Cappel Mark, Mauger David, Thiboutot Diane
Department of Internal Medicine, The Medical College of Wisconsin, Milwauke, USA.
Arch Dermatol. 2005 Mar;141(3):333-8. doi: 10.1001/archderm.141.3.333.
To determine if insulin-like growth factor 1 (IGF-1) and androgen levels (1) correlate with the presence and severity of acne in adult men and women, and (2) correlate directly with each other and interact in affecting acne.
Case-control study and single-center examination of hormone levels in a cohort of volunteers.
Academic referral center.
Thirty-four subjects (8 women and 8 men with clinical acne, 10 women and 8 men without clinical acne). Clinical acne is defined by a history of persistent acne (acne present on most days for several years), recent acne treatment, and the presence of 10 or more inflammatory acne lesions and 15 or more comedones.

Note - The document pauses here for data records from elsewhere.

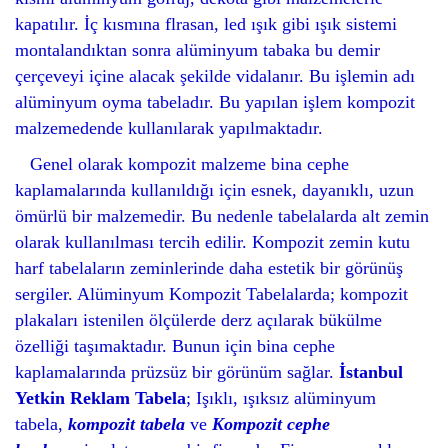
kapatılır. İç kısmına flrasan, led ışık gibi ışık sistemi
montalandıktan sonra alüminyum tabaka bu demir
çerçeveyi içine alacak şekilde vidalanır. Bu işlemin adı
alüminyum oyma tabeladır. Bu yapılan işlem kompozit
malzemedende kullanılarak yapılmaktadır.
Genel olarak kompozit malzeme bina cephe
kaplamalarında kullanıldığı için esnek, dayanıklı, uzun
ömürlü bir malzemedir. Bu nedenle tabelalarda alt zemin
olarak kullanılması tercih edilir. Kompozit zemin kutu
harf tabelaların zeminlerinde daha estetik bir görünüş
sergiler. Alüminyum Kompozit Tabelalarda; kompozit
plakaları istenilen ölçülerde derz açılarak bükülme
özelliği taşımaktadır. Bunun için bina cephe
kaplamalarında prüzsüz bir görünüm sağlar.
İstanbul
Yetkin Reklam Tabela
; Işıklı, ışıksız alüminyum
tabela,
kompozit tabela
ve
Kompozit cephe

Single visit for serum sampling.
Serum levels of IGF-1 and androgens were determined, adjusted for age, and compared based on the presence or absence of clinical acne using an analysis of covariance. Correlations between hormone levels and acne lesion counts were calculated within each subgroup. Correlations were also calculated between serum levels of IGF-1 and androgens. Further statistical testing was conducted to determine whether IGF-1 or androgens had a greater effect on acne lesion counts.

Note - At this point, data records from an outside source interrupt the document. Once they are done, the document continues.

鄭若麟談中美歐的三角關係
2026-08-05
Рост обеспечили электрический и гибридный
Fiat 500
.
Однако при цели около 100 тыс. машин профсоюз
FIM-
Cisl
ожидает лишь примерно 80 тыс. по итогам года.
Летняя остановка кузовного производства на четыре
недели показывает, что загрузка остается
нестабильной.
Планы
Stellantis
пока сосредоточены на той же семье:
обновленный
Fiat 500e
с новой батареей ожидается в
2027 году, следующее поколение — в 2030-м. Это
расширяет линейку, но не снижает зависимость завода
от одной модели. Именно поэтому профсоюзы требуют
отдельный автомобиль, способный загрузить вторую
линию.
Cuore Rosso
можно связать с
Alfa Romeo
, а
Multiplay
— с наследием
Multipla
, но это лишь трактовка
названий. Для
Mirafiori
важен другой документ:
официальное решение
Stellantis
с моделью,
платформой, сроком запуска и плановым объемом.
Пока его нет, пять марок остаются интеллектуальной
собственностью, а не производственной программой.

Dehydroepiandrosterone (DHEAS), dihydrotestosterone (DHT), and IGF-1 correlated positively with acne lesion counts in women. Androstenedione and DHEAS correlated with acne lesion counts in men. Although the age-adjusted mean serum levels of IGF-1 were higher in women with clinical acne than in women without clinical acne, this difference did not achieve statistical significance. No difference in IGF-1 level was noted in men based on the presence of clinical acne. In women with clinical acne, IGF-1 correlated with DHT. In men with clinical acne, IGF-1 correlated with DHEAS and androstenedione. In men and women with clinical acne, the effects of androgens on increased acne lesion counts were dependent on the influence of IGF-1.

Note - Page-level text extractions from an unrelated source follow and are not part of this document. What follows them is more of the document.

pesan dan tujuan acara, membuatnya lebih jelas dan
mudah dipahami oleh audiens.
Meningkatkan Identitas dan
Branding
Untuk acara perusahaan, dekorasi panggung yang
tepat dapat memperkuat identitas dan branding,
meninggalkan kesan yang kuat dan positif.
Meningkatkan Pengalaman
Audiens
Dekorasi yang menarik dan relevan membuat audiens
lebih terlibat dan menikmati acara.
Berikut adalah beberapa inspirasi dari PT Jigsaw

Increased IGF-1 levels in addition to androgens may influence acne in adult men and women. While IGF-1 appears to have a stronger effect on acne in women, androgens may play a greater role in acne for men. However, in both men and women these hormones are interrelated, possibly owing to reciprocal effects on hormone production.
确定胰岛素样生长因子1(IGF-1)和雄激素水平(1)是否与成年男性和女性痤疮的存在及严重程度相关,以及(2)是否彼此直接相关并在影响痤疮方面相互作用。
病例对照研究及对一组志愿者进行单中心激素水平检测。
学术转诊中心。
34名受试者(8名患有临床痤疮的女性和8名男性,10名无临床痤疮的女性和8名男性)。临床痤疮定义为有持续性痤疮病史(数年中多数日子有痤疮)、近期接受痤疮治疗,且有10个或更多炎性痤疮皮损及15个或更多粉刺。
单次就诊进行血清采样。
测定血清IGF-1和雄激素水平,根据年龄进行校正,并使用协方差分析,基于有无临床痤疮进行比较。在每个亚组内计算激素水平与痤疮皮损计数之间的相关性。还计算了血清IGF-1和雄激素水平之间的相关性。进行进一步的统计学检验以确定IGF-1或雄激素对痤疮皮损计数的影响是否更大。
脱氢表雄酮(DHEAS)、双氢睾酮(DHT)和IGF-1与女性痤疮皮损计数呈正相关。雄烯二酮和DHEAS与男性痤疮皮损计数相关。虽然患有临床痤疮的女性经年龄校正后的IGF-1平均血清水平高于无临床痤疮的女性,但这种差异无统计学意义。基于有无临床痤疮,男性的IGF-1水平未发现差异。在患有临床痤疮的女性中,IGF-1与DHT相关。在患有临床痤疮的男性中,IGF-1与DHEAS和雄烯二酮相关。在患有临床痤疮的男性和女性中,雄激素对痤疮皮损计数增加的影响取决于IGF-1的影响。
除雄激素外,IGF-1水平升高可能影响成年男性和女性的痤疮。虽然IGF-1似乎对女性痤疮的影响更强,但雄激素在男性痤疮中可能起更大作用。然而,在男性和女性中,这些激素相互关联,可能是由于对激素产生的相互影响。